Task to carry out — Below are records to give again exactly; omit each image they contain.

··· Input material ···

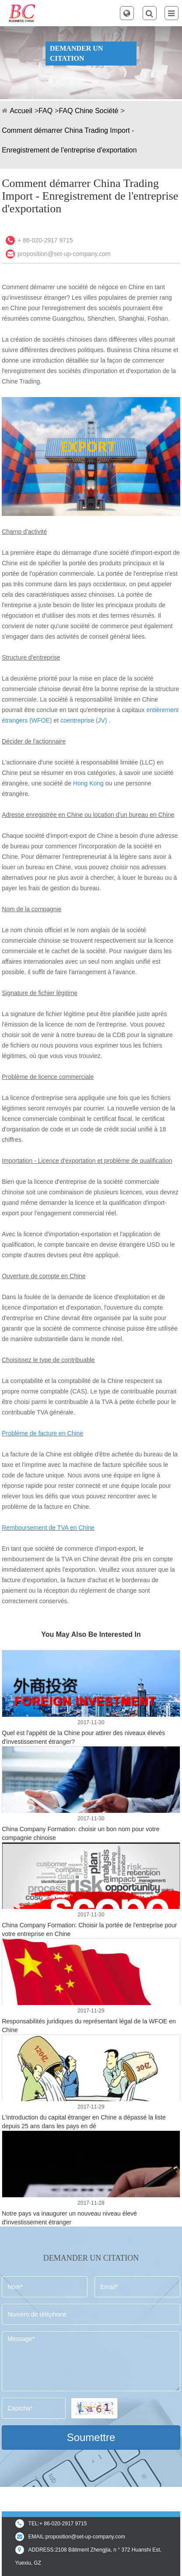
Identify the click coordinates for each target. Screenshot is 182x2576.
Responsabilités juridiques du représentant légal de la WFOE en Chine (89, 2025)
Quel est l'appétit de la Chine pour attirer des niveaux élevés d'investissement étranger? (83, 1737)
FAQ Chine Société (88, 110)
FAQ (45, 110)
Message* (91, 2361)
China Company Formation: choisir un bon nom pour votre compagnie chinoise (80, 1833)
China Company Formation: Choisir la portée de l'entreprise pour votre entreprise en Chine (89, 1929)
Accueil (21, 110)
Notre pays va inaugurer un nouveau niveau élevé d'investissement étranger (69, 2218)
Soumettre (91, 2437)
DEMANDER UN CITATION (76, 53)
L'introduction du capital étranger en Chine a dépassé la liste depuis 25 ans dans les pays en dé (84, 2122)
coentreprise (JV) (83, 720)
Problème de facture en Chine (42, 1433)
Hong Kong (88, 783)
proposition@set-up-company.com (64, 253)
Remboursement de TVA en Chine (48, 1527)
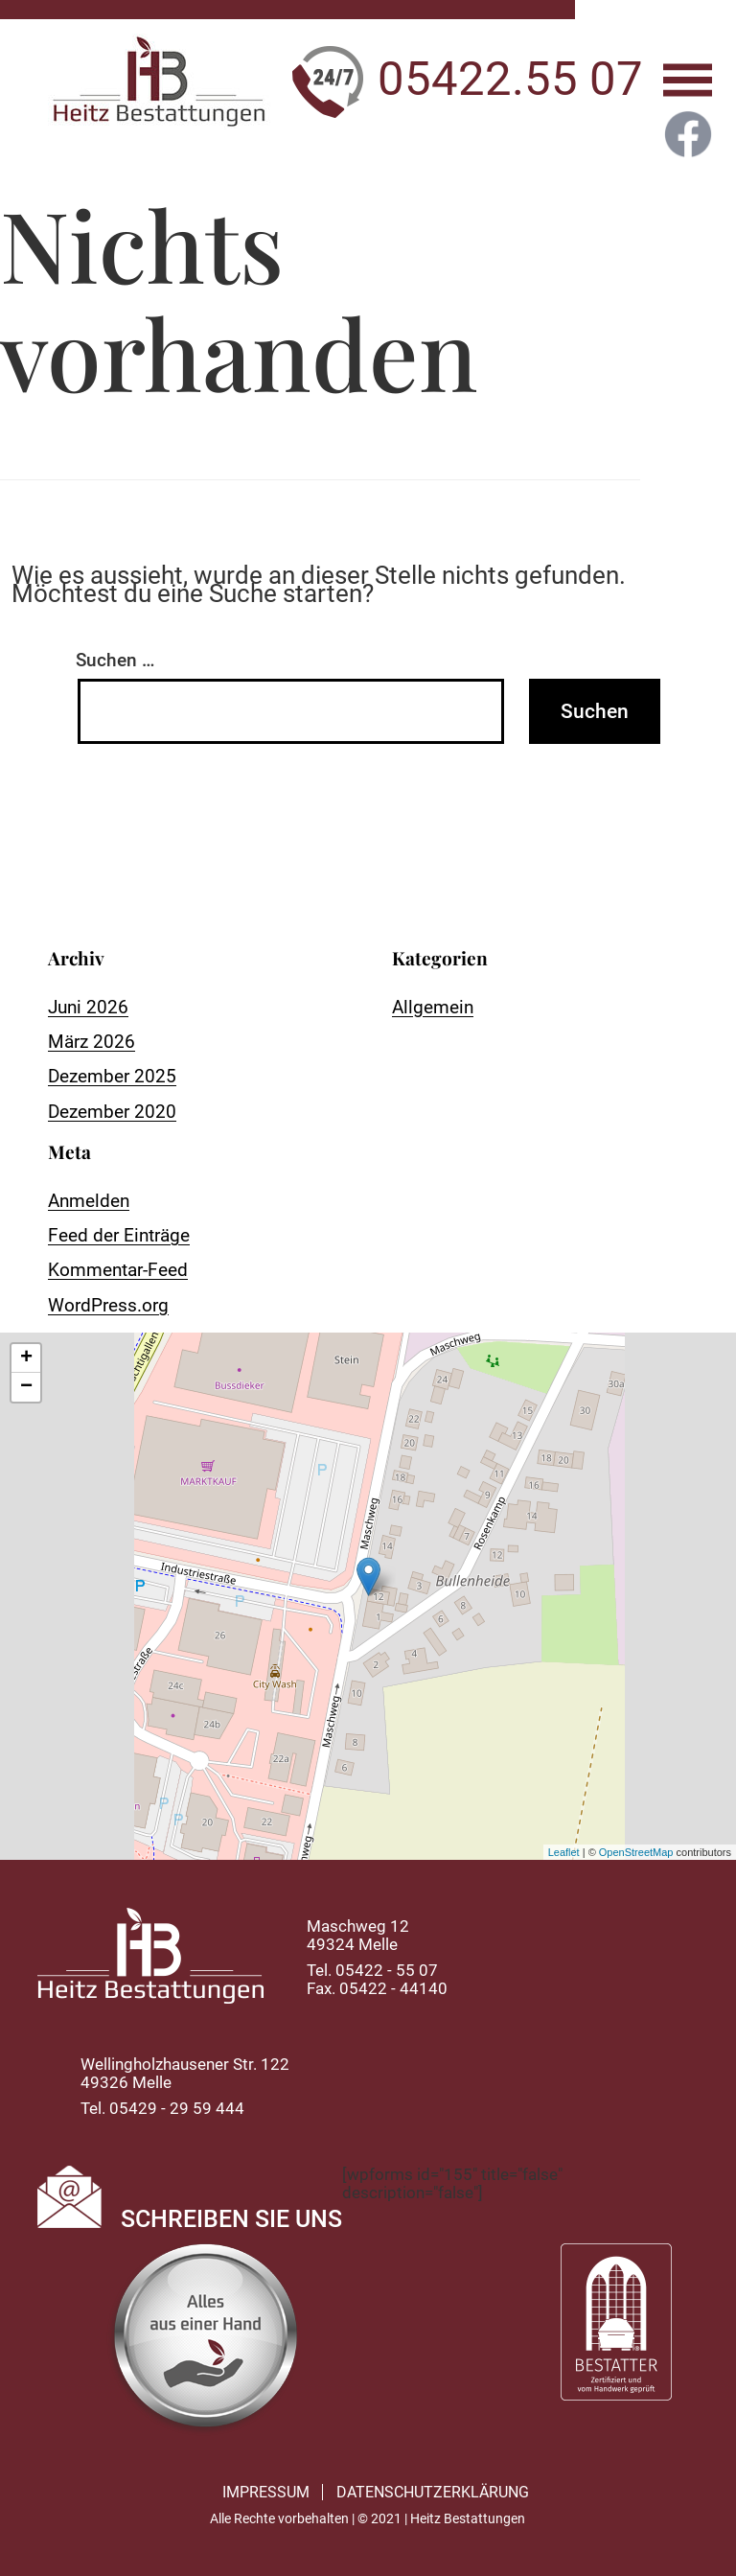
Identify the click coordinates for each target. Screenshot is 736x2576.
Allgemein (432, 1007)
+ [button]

···

Response to the exercise —
Identify the click coordinates for each target. Screenshot is 182x2576.
Responsabilités juridiques du représentant légal de la WFOE en Chine (89, 2025)
Quel est l'appétit de la Chine pour attirer des niveaux élevés d'investissement étranger? (83, 1737)
FAQ Chine Société (88, 110)
FAQ (45, 110)
Message* (91, 2361)
China Company Formation: choisir un bon nom pour votre compagnie chinoise (80, 1833)
China Company Formation: Choisir la portée de l'entreprise pour votre entreprise en Chine (89, 1929)
Accueil (21, 110)
Notre pays va inaugurer un nouveau niveau élevé d'investissement étranger (69, 2218)
Soumettre (91, 2437)
DEMANDER UN CITATION (76, 53)
L'introduction du capital étranger en Chine a dépassé la liste depuis 25 ans dans les pays en dé (84, 2122)
coentreprise (JV) (83, 720)
Problème de facture en Chine (42, 1433)
Hong Kong (88, 783)
proposition@set-up-company.com (64, 253)
Remboursement de TVA en Chine (48, 1527)
Identify the click coordinates for each target. Screenshot is 736x2576.
Allgemein (432, 1007)
+ [button]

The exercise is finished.